The Most Unforgettable Person In My Life (Mary Ann Nicholas Hansen) 

By Neva Tippetts 

What made Mary Hansen, my mother, an inspiration to her five children, as well as her orphaned grandson whom she raised from infancy, and the children and people she associated with?  Her real test of character came when she got a divorce after twenty years of marriage. I was enrolled in my sophomore year of college at the time of her divorce. She had my sister and brother to support but made no mention of my quitting college to relieve her of the financial and emotional burden she had to face. 

To note an experience in which she displayed courage to us, I recall the following story. Mother was bundled up on a cold morning on her way to do housework for someone when she was hit by an automobile and thrown up in the air. She no doubt was stunned by this accident but refused to go to the hospital to be checked. She knew her $4 dollars a day she would make was needed to buy food for dinner that evening. 

Mother had a unique ability to radiate cheerfulness when her heart was heavy with sorrow. Most of her life was a series of business disappointments, in fact she was robbed in a business dealing by a personal friend, or personal grief over her children’s mistakes in life. She never turned down her children’s requests for financial aid or moral support. She took care of me when I had both of my children, which meant leaving her young grandson, teenage son and daughter, and a granddaughter who were all living with her. She made pillows for all of them even though she had a small pension to live on. Mom never dwelled on her mistakes and disappointments. She told me she lived in hopes, “There would be better days ahead.” Her trials did not make her bitter but only gave her great compassion for the down trodden and weary people she knew. 

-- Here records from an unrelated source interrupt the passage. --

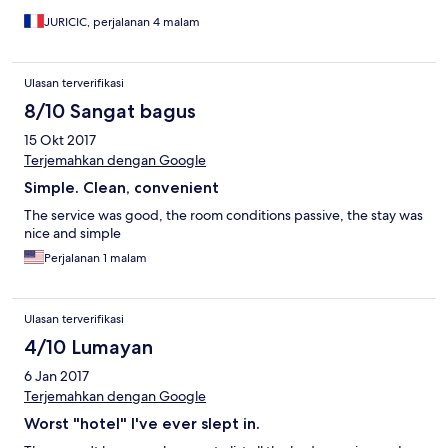
JURICIC, perjalanan 4 malam
Ulasan terverifikasi
8/10 Sangat bagus
15 Okt 2017
Terjemahkan dengan Google
Simple. Clean, convenient
The service was good, the room conditions passive, the stay was
nice and simple
Perjalanan 1 malam
Ulasan terverifikasi
4/10 Lumayan
6 Jan 2017
Terjemahkan dengan Google
Worst "hotel" I've ever slept in.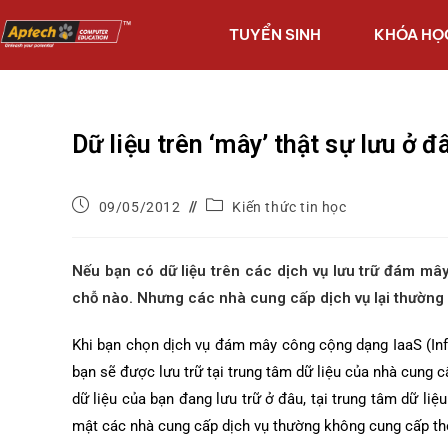
TUYỂN SINH
KHÓA HỌ
Dữ liệu trên ‘mây’ thật sự lưu ở đ
09/05/2012
Kiến thức tin học
Nếu bạn có dữ liệu trên các dịch vụ lưu trữ đám mâ
chỗ nào. Nhưng các nhà cung cấp dịch vụ lại thường 
Khi bạn chọn dịch vụ đám mây công cộng dạng IaaS (Infra
bạn sẽ được lưu trữ tại trung tâm dữ liệu của nhà cung cấ
dữ liệu của bạn đang lưu trữ ở đâu, tại trung tâm dữ liệu
mật các nhà cung cấp dịch vụ thường không cung cấp thô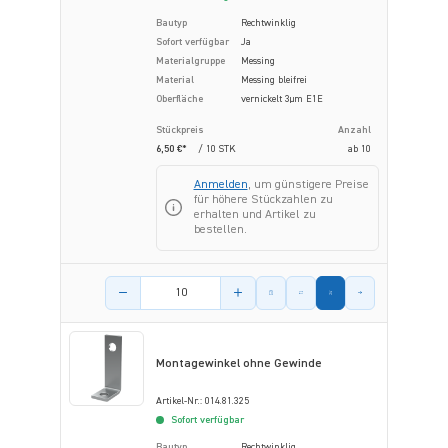
Bautyp
Rechtwinklig
Sofort verfügbar
Ja
Materialgruppe
Messing
Material
Messing bleifrei
Oberfläche
vernickelt 3µm E1E
Stückpreis
Anzahl
6,50 €*
/ 10 STK
ab
10
Anmelden
, um günstigere Preise
für höhere Stückzahlen zu
erhalten und Artikel zu
bestellen.
Menge des Artikels
Montagewinkel ohne Gewinde
Artikel-Nr.: 014.81.325
Sofort verfügbar
Bautyp
Rechtwinklig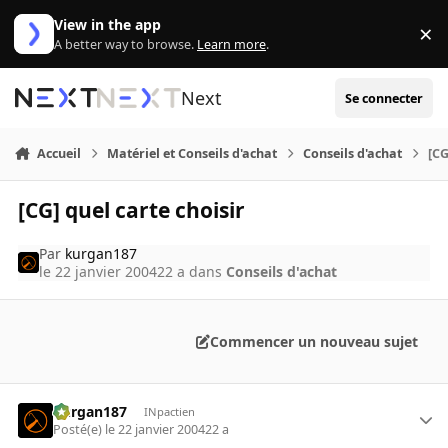
Aller au contenu
View in the app
×
Di
A better way to browse.
Learn more
.
Next
Se connecter
Accueil
Matériel et Conseils d'achat
Conseils d'achat
[CG
[CG] quel carte choisir
Par
kurgan187
le 22 janvier 2004
22 a
dans
Conseils d'achat
Commencer un nouveau sujet
kurgan187
INpactien
Posté(e)
le 22 janvier 2004
22 a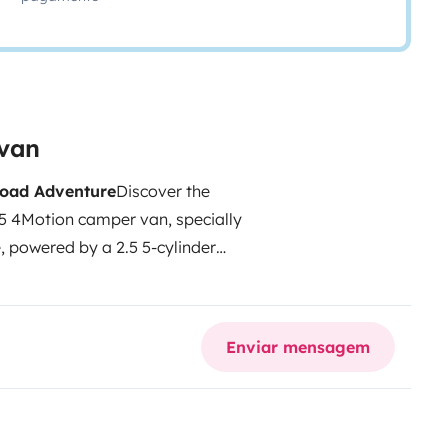
rvan
Road Adventure
Discover the
T5 4Motion camper van, specially
, powered by a 2.5 5-cylinder
s traveled paths.
Vehicle
otion (4x4)Engine2.5 5-
icult terrain
Equipment and
Enviar mensagem
mplete energy autonomyDiesel
old weatherInsulationOptimal
comfort wherever you areKitchen
efrigeratorKeep your food fresh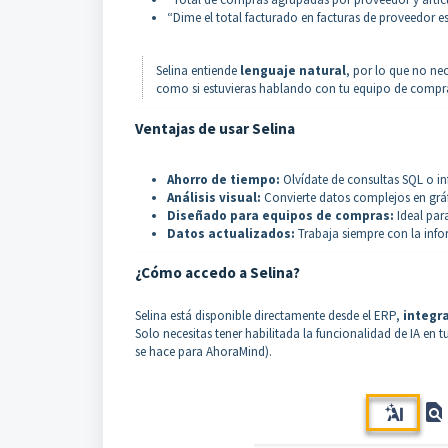
“Dime el total facturado en facturas de proveedor e
Selina entiende
lenguaje natural
, por lo que no ne
como si estuvieras hablando con tu equipo de compr
Ventajas de usar Selina
Ahorro de tiempo:
Olvídate de consultas SQL o i
Análisis visual:
Convierte datos complejos en gráfi
Diseñado para equipos de compras:
Ideal par
Datos actualizados:
Trabaja siempre con la info
¿Cómo accedo a Selina?
Selina está disponible directamente desde el ERP,
integra
Solo necesitas tener habilitada la funcionalidad de IA en t
se hace para AhoraMind).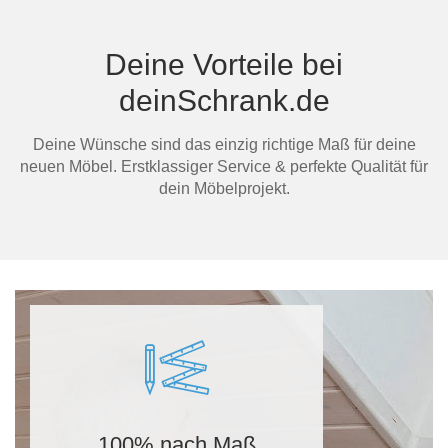
Deine Vorteile bei
deinSchrank.de
Deine Wünsche sind das einzig richtige Maß für deine
neuen Möbel. Erstklassiger Service & perfekte Qualität für
dein Möbelprojekt.
100% nach Maß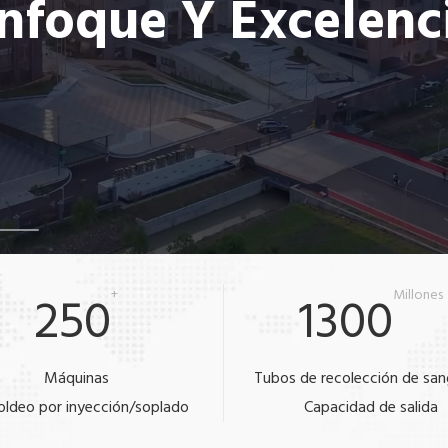
nfoque Y Excelenc
250
+
1300
Millones
Máquinas
Tubos de recolección de san
ldeo por inyección/soplado
Capacidad de salida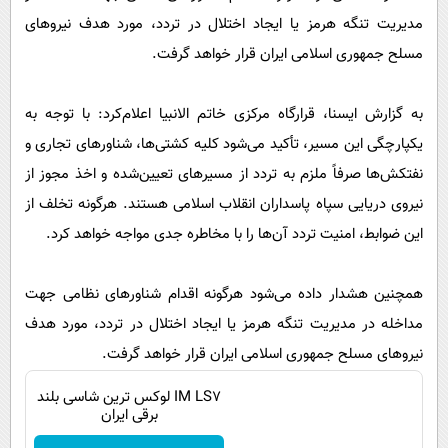
پیامک
سرگرمی
مدیریت تنگه هرمز یا ایجاد اختلال در تردد، مورد هدف نیروهای
روانشناسی
فناوری
مسلح جمهوری اسلامی ایران قرار خواهد گرفت.
آشپزی
گوناگون
به گزارش ایسنا، قرارگاه مرکزی خاتم الانبیا اعلام‌کرد: با توجه به
دانلود
حوادث
یکپارچگی این مسیر، تأکید می‌شود کلیه کشتی‌ها، شناورهای تجاری و
محیط زیست
نفتکش‌ها صرفاً ملزم به تردد از مسیرهای تعیین‌شده و اخذ مجوز از
سلامت
نیروی دریایی سپاه پاسداران انقلاب اسلامی هستند. هرگونه تخلف از
این ضوابط، امنیت تردد آن‌ها را با مخاطره جدی مواجه خواهد کرد.
فرهنگی
بین الملل
همچنین هشدار داده می‌شود هرگونه اقدام شناورهای نظامی جهت
اجتماعی
مداخله در مدیریت تنگه هرمز یا ایجاد اختلال در تردد، مورد هدف
حیات وحش
نیروهای مسلح جمهوری اسلامی ایران قرار خواهد گرفت.
سیاست خارجی
IM LS7 لوکس ترین شاسی بلند
برقی ایران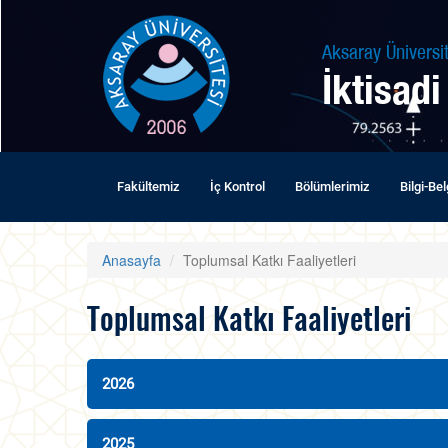
Aksaray Üniversit
İktisadi
Fakültemiz
İç Kontrol
Bölümlerimiz
Bilgi-Be
Anasayfa
Toplumsal Katkı Faaliyetleri
Toplumsal Katkı Faaliyetleri
2026
2025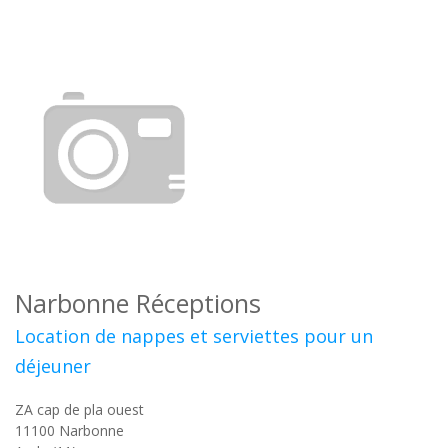
Narbonne Réceptions
Location de nappes et serviettes pour un
déjeuner
ZA cap de pla ouest
11100
Narbonne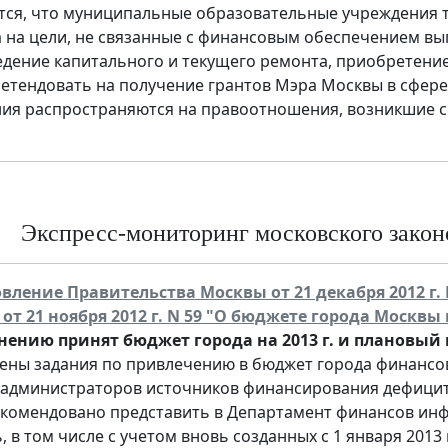
тся, что муниципальные образовательные учреждения т
 на цели, не связанные с финансовым обеспечением вып
дение капитального и текущего ремонта, приобретение о
ретендовать на получение грантов Мэра Москвы в сфере
ия распространяются на правоотношения, возникшие с 1
Экспресс-мониторинг московского законо
вление Правительства Москвы от 21 декабря 2012 г.
от 21 ноября 2012 г. N 59 "О бюджете города Москвы 
нению принят бюджет города на 2013 г. и плановый п
ены задания по привлечению в бюджет города финансов
 администраторов источников финансирования дефицит
комендовано представить в Департамент финансов инф
 в том числе с учетом вновь созданных с 1 января 201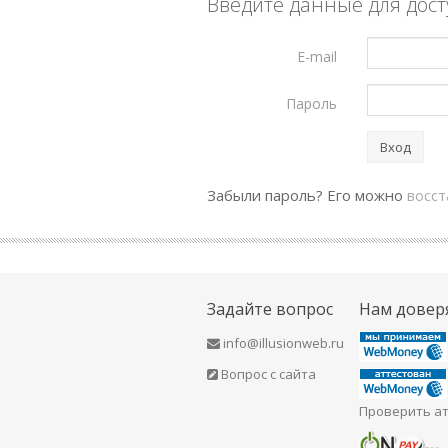
Введите данные для дост
E-mail
Пароль
Вход
Забыли пароль? Его можно
восс
Задайте вопрос
Нам довер
info@illusionweb.ru
Вопрос с сайта
Проверить ат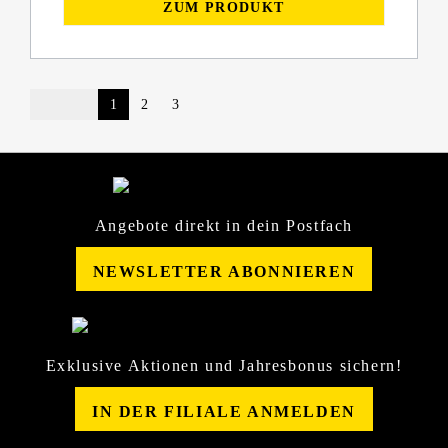
ZUM PRODUKT
1
2
3
Angebote direkt in dein Postfach
NEWSLETTER ABONNIEREN
Exklusive Aktionen und Jahresbonus sichern!
IN DER FILIALE ANMELDEN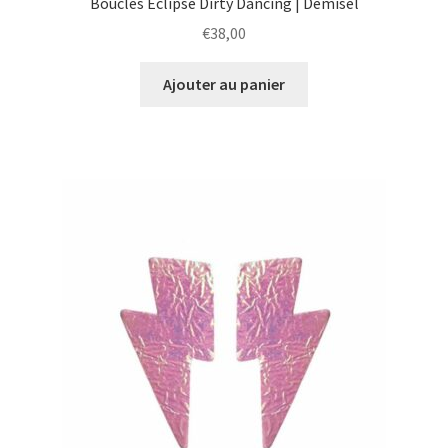
Boucles Éclipse Dirty Dancing | Demisel
€
38,00
Ajouter au panier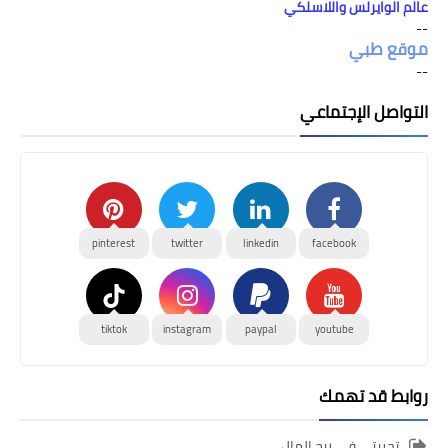
عالم الوايرلس واللاسلكي
--
موقع طبي
--
التواصل الإجتماعي
pinterest
twitter
linkedin
facebook
tiktok
instagram
paypal
youtube
روابط قد تهمك
تجربتي في ربح المال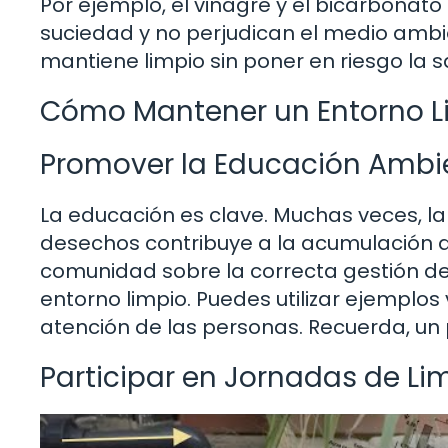
Por ejemplo, el vinagre y el bicarbonato
suciedad y no perjudican el medio ambi
mantiene limpio sin poner en riesgo la s
Cómo Mantener un Entorno Li
Promover la Educación Ambi
La educación es clave. Muchas veces, l
desechos contribuye a la acumulación d
comunidad sobre la correcta gestión de
entorno limpio. Puedes utilizar ejemplos
atención de las personas. Recuerda, un
Participar en Jornadas de Li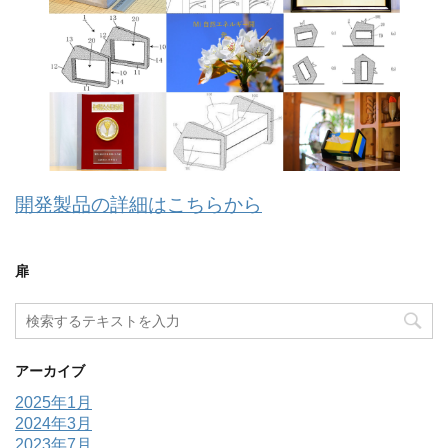
開発製品の詳細はこちらから
扉
アーカイブ
2025年1月
2024年3月
2023年7月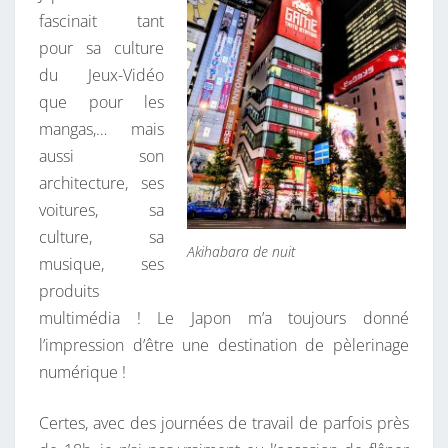
fascinait tant
pour sa culture
du Jeux-Vidéo
que pour les
mangas,… mais
aussi son
architecture, ses
voitures, sa
culture, sa
Akihabara de nuit
musique, ses
produits
multimédia ! Le Japon m’a toujours donné
l’impression d’être une destination de pèlerinage
numérique !
Certes, avec des journées de travail de parfois près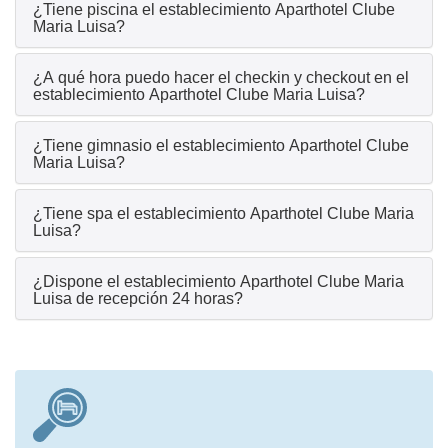
¿Tiene piscina el establecimiento Aparthotel Clube
Maria Luisa?
¿A qué hora puedo hacer el checkin y checkout en el
establecimiento Aparthotel Clube Maria Luisa?
¿Tiene gimnasio el establecimiento Aparthotel Clube
Maria Luisa?
¿Tiene spa el establecimiento Aparthotel Clube Maria
Luisa?
¿Dispone el establecimiento Aparthotel Clube Maria
Luisa de recepción 24 horas?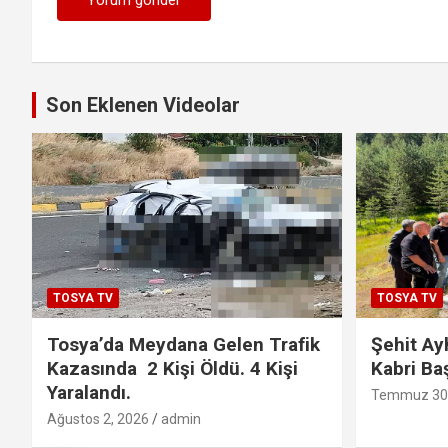
Son Eklenen Videolar
TOSYA TV
TOSYA TV
Tosya’da Meydana Gelen Trafik
Şehit Ay
Kazasında 2 Kişi Öldü. 4 Kişi
Kabri Ba
Yaralandı.
Temmuz 30,
Ağustos 2, 2026
admin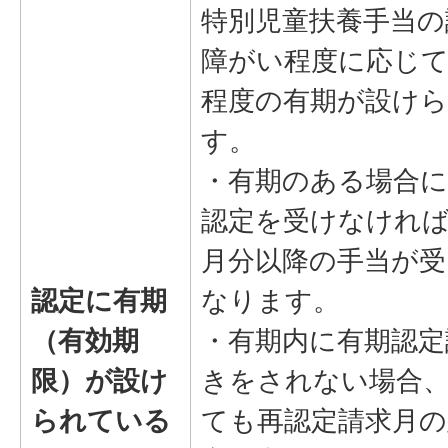
特別児童扶養手当の
障がい程度に応じて
程度の有期が設け
す。
・有期のある場合に
認定を受けなけれ
月分以降の手当が
認定に有期
なります。
（有効期
・有期内に有期認定
限）が設け
きをされない場合
られている
ても再認定請求月の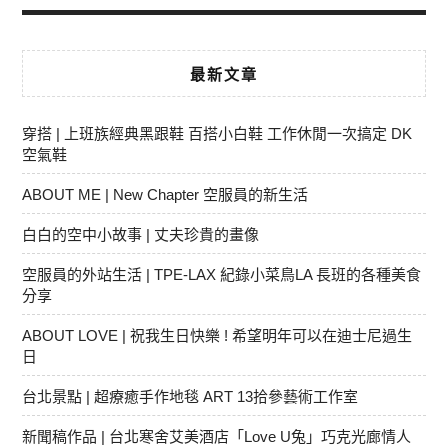
最新文章
穿搭 | 上班族經典黑跟鞋 百搭小白鞋 工作休閒一次搞定 DK
空氣鞋
ABOUT ME | New Chapter 空服員的新生活
白白的空中小故事 | 丈夫珍貴的畫像
空服員的外站生活 | TPE-LAX 紀錄小菜鳥LA 長班的各種美食
分享
ABOUT LOVE | 祝我生日快樂 ! 希望明年可以在迪士尼過生
日
台北景點 | 超療癒手作地毯 ART 13拾參藝術工作室
新聞稿作品 | 台北寒舍艾美酒店「Love U兔」巧克光廊情人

Some of the ways Mom enjoyed living was to work in her flower garden. She picked a flower everyday and put it in a vase on the window sill over the kitchen sink. At her funeral, the speaker told of her secret desire of having a flower garden in heaven to work in. In fact, she said she thought this was all that she needed to be happy. Small things brought happiness to her. I purchased a used shelf for 10 cents for her flower pots, this overjoyed her. The great love she gave her flowers was demonstrated by her patiently pulling weeds around all her flowers and feeding them regularly. She pruned a huge Hibiscus tree which had branches two inches thick just a few weeks before she died at 78 years old. 

Mother received delight in baking cookies, making fruit cake, honey candy, coloring Easter eggs and decorating the house for holidays. She had great patience in tackling miserable household cleaning tasks, like cleaning the stove and the garage. 

Her religion taught her to pay tithing. During the depression we had a small income to live on and had not any money to pay tithing. She told her Bishop to give her package of beans to someone who was out of work. My father made a small salary and there was just enough money for the necessities. 

I feel eternally grateful to my mother for encouraging me in my teenage dream to become a Physical Education teacher. I am now enjoying going back to college due to the spark of achievement I gained in the teaching field. My desire is to teach Elementary children and some day the Indian children. This desire would never have grown if Mom had not supported herself and her family in order that I may go to college. She truly set a Christ like example for her family.